# Problem requirements
Beginning with the first line of the data below, reproduce every line unchanged, ending with the line that holds "for this paragraph".

^^^^

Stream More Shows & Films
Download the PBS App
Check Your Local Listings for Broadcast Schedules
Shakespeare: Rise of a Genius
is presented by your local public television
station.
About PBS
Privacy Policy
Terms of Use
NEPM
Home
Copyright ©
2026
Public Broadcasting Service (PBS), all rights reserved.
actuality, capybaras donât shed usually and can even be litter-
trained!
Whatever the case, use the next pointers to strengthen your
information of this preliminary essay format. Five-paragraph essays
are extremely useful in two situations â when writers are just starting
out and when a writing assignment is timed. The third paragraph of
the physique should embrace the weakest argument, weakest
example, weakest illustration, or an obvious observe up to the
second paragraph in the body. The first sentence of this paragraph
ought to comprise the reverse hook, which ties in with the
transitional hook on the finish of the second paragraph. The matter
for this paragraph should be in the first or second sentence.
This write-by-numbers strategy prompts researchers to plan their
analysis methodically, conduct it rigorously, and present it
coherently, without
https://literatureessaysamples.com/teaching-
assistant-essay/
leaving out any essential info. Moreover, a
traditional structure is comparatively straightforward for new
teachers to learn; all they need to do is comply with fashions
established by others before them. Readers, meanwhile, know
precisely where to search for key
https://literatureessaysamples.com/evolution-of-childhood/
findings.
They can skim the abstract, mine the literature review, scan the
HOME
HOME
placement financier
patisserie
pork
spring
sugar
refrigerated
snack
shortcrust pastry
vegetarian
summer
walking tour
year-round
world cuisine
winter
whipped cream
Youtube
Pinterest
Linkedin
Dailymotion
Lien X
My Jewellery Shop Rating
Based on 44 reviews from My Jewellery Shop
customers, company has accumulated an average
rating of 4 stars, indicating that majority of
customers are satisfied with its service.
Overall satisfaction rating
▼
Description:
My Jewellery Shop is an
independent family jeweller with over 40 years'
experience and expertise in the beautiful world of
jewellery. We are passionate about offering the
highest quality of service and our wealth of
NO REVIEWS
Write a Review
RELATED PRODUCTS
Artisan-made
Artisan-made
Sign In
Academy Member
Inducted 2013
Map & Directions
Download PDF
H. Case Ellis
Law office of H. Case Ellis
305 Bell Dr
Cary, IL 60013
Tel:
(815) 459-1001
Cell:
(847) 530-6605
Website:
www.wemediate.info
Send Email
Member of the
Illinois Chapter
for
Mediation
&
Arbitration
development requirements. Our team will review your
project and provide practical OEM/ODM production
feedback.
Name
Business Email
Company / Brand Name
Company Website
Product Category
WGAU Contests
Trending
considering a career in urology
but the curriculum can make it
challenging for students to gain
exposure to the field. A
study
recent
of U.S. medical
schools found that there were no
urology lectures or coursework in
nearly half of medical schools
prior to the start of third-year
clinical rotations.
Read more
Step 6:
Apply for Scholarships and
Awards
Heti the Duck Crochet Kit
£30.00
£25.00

^^^^

# Response area
Stream More Shows & Films
Download the PBS App
Check Your Local Listings for Broadcast Schedules
Shakespeare: Rise of a Genius
is presented by your local public television
station.
About PBS
Privacy Policy
Terms of Use
NEPM
Home
Copyright ©
2026
Public Broadcasting Service (PBS), all rights reserved.
actuality, capybaras donât shed usually and can even be litter-
trained!
Whatever the case, use the next pointers to strengthen your
information of this preliminary essay format. Five-paragraph essays
are extremely useful in two situations â when writers are just starting
out and when a writing assignment is timed. The third paragraph of
the physique should embrace the weakest argument, weakest
example, weakest illustration, or an obvious observe up to the
second paragraph in the body. The first sentence of this paragraph
ought to comprise the reverse hook, which ties in with the
transitional hook on the finish of the second paragraph. The matter
for this paragraph should be in the first or second sentence.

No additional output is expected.